Foliar was the first style I developed.
There were a few false starts. Holes and gaps developed in the designs as the panels sagged with time, and so I had to solve that with a bit of engineering.
Lichen doesn’t have a panel of its own yet, but this sample gives you some idea of how it looks.
It was a great experience to have a friend buy a set of custom-made ‘Hokusai’ style panels for his wife’s birthday. I checked on them periodically.
After four years, the top was looking a bit wavy, as you can see in the image above. So future gaps for hooks will be 5mm apart instead of 10cm as you see in this pic. In this particular case, the client was perfectly happy though and refused to let me fix them. They had come through four years of strong winds at the window and were otherwise holding up extremely well.
Another unexpected client was my future daughter-in-law, who requested 80 wedding invites. For these I used the ‘Cascade’ style to form an A5 folder, into which they inserted another folded piece of paper in burnt-orange, containing the happy news.

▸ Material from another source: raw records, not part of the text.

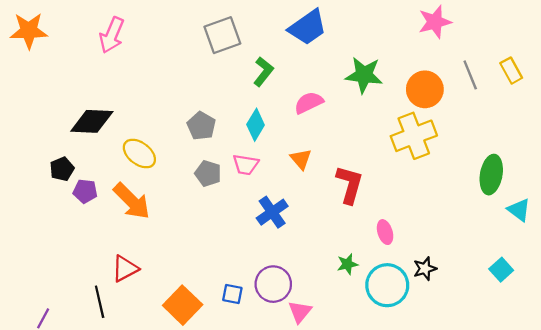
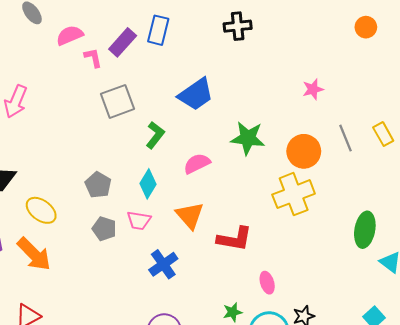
pink star: (435, 22) -> (313, 89), size x0.7
orange triangle: (301, 159) -> (190, 215), size x1.4
red L-shape: (350, 184) -> (235, 239), turned 84

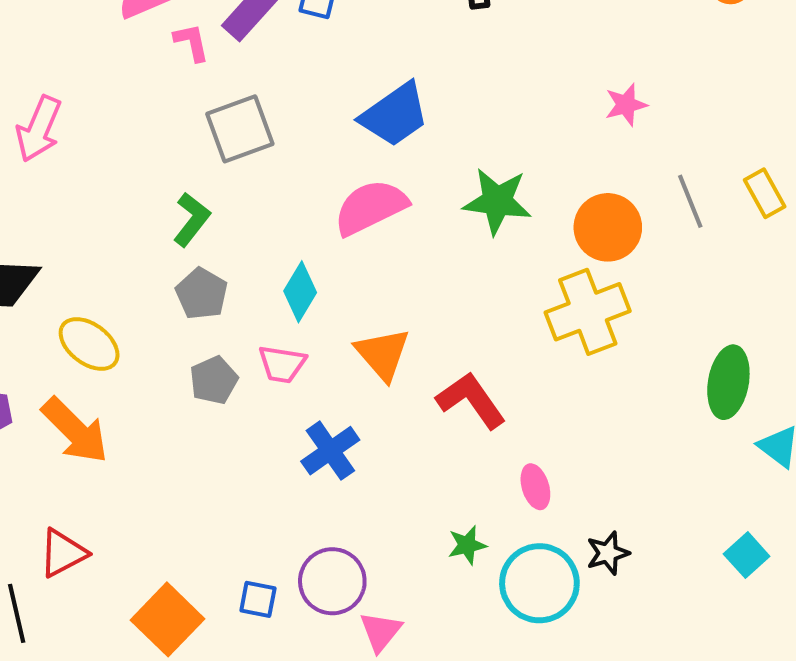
green L-shape: (155, 135) -> (192, 219), moved
pink semicircle: (197, 164) -> (371, 207), moved, size x1.4
gray pentagon: (104, 229) -> (214, 380), turned 30
red L-shape: (235, 239) -> (471, 400), turned -135

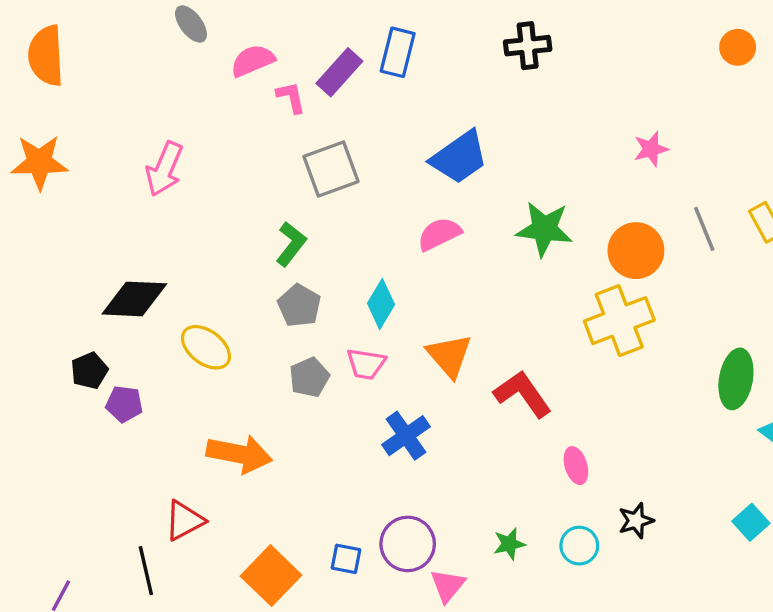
pink semicircle: (371, 207) -> (439, 234), size x0.7
orange arrow: (75, 430) -> (239, 454), moved, turned -34
green star: (467, 545) -> (509, 544), moved
cyan circle: (539, 583) -> (579, 546), size x0.6

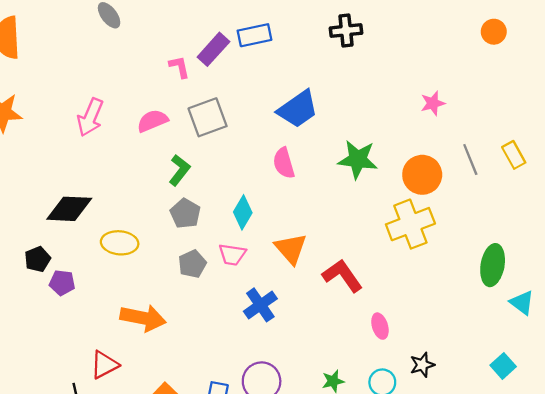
blue rectangle: (398, 52) -> (254, 35), turned 64
pink semicircle: (253, 61) -> (152, 121), moved
pink semicircle: (439, 234) -> (284, 163), turned -80
yellow ellipse: (206, 347) -> (120, 243), turned -32

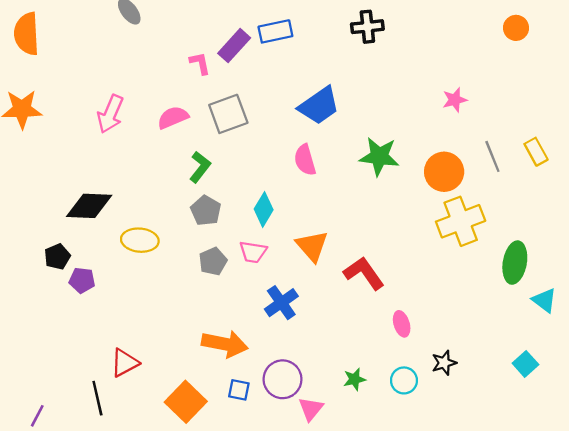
yellow cross: (410, 224) -> (461, 221), moved
orange arrow: (143, 318) -> (225, 344), moved

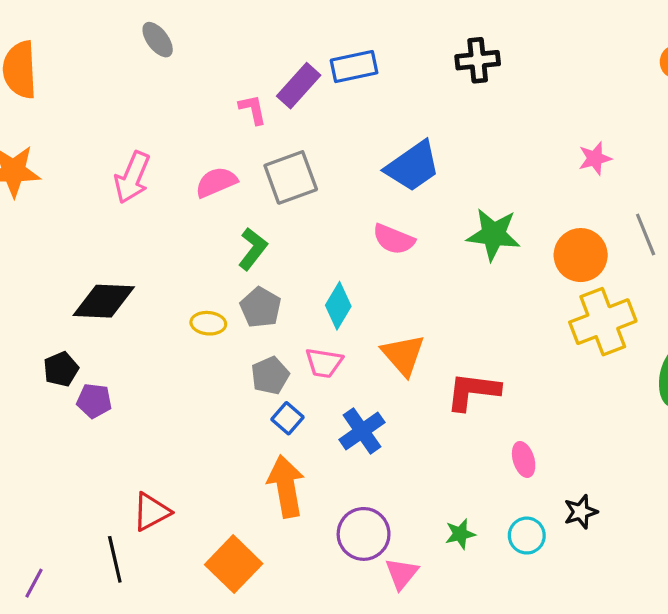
pink semicircle: (305, 160) -> (394, 239), turned -52
yellow ellipse: (140, 240) -> (208, 323), moved, size x0.7
red L-shape: (364, 273) -> (473, 391), turned -48
orange arrow: (225, 344) -> (286, 486), turned -111
blue square: (239, 390) -> (288, 418), moved, turned 30

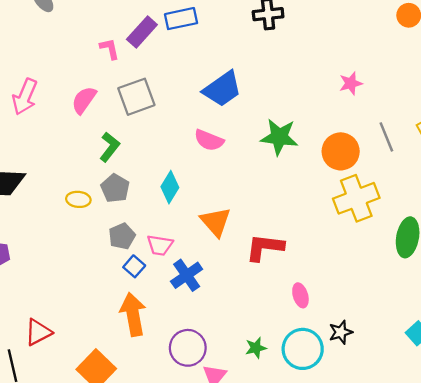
pink semicircle: (216, 182) -> (84, 100), turned -32
pink trapezoid: (324, 363) -> (160, 245), moved
cyan circle: (527, 536) -> (303, 349), size x1.6

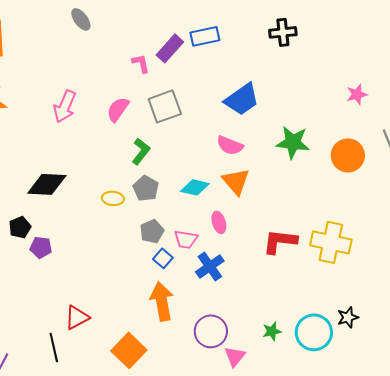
cyan diamond: (170, 187) -> (195, 187), turned 72
yellow cross: (356, 198) -> (331, 242), moved, turned 33
orange triangle: (216, 222) -> (236, 181), moved
pink ellipse: (300, 295) -> (219, 222), moved

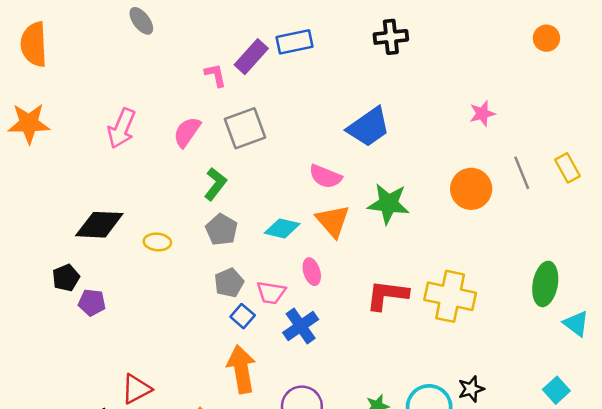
blue trapezoid: (242, 99) -> (369, 127), moved
green star: (293, 142) -> (388, 204), moved
yellow ellipse: (113, 198) -> (157, 242), moved

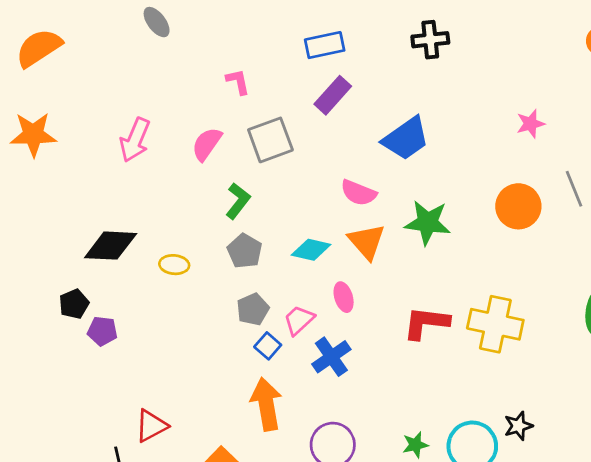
orange semicircle: (34, 44) -> (39, 48), turned 60
purple rectangle: (251, 57) -> (333, 95), moved
pink trapezoid: (271, 293) -> (299, 320), turned 128

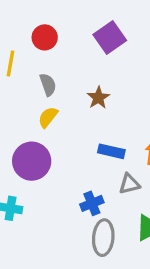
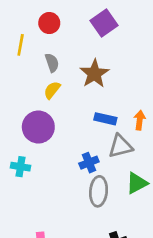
brown star: (98, 98) -> (94, 74), size x1.5
gray triangle: (129, 184) -> (120, 146), size x1.4

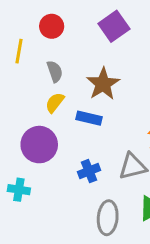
blue rectangle: (105, 119) -> (89, 118), moved
blue cross: (89, 163) -> (89, 171), moved

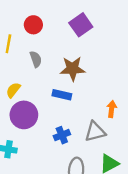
brown star: (103, 84) -> (73, 69), turned 30
yellow semicircle: (55, 103) -> (13, 90), moved

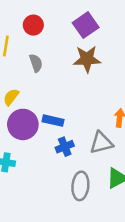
brown star: (73, 69) -> (87, 59), moved
blue rectangle: (62, 95) -> (53, 121), moved

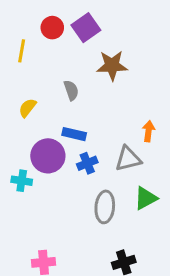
purple square: (86, 25) -> (86, 28), moved
gray semicircle: (36, 63) -> (71, 90), moved
purple circle: (23, 124) -> (48, 156), moved

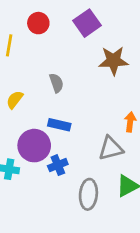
purple square: (86, 28) -> (87, 23), moved
brown star: (112, 66) -> (114, 61), moved
blue cross: (87, 163) -> (58, 165), moved

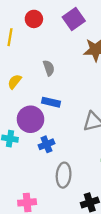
blue cross: (58, 165) -> (46, 144), moved
gray ellipse: (88, 194) -> (64, 175), moved

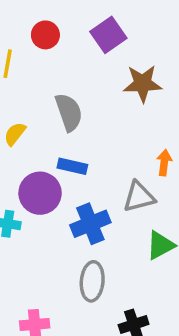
gray semicircle: (49, 68) -> (69, 112), size x1.5
blue cross: (46, 144) -> (90, 224), moved, size x1.5

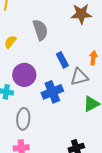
blue rectangle: (72, 166) -> (62, 60), moved, turned 49
gray ellipse: (92, 281) -> (23, 119), moved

Later, I incorporated some of these into this vertical blind.
Below is the Kelp style, which is envisioned as long strips, (about 2m) to replace boring vertical blinds.
The top has a self-loop, which can be fastened to a curtain rail, or be cut off and fitted to vertical rail fittings.
Like the narrow folia panels, these will be produced in three different designs, which will then repeat.
This prevents the eye becoming obsessed with the repeating patterns, and rather reflects nature, with its similar but not identical design.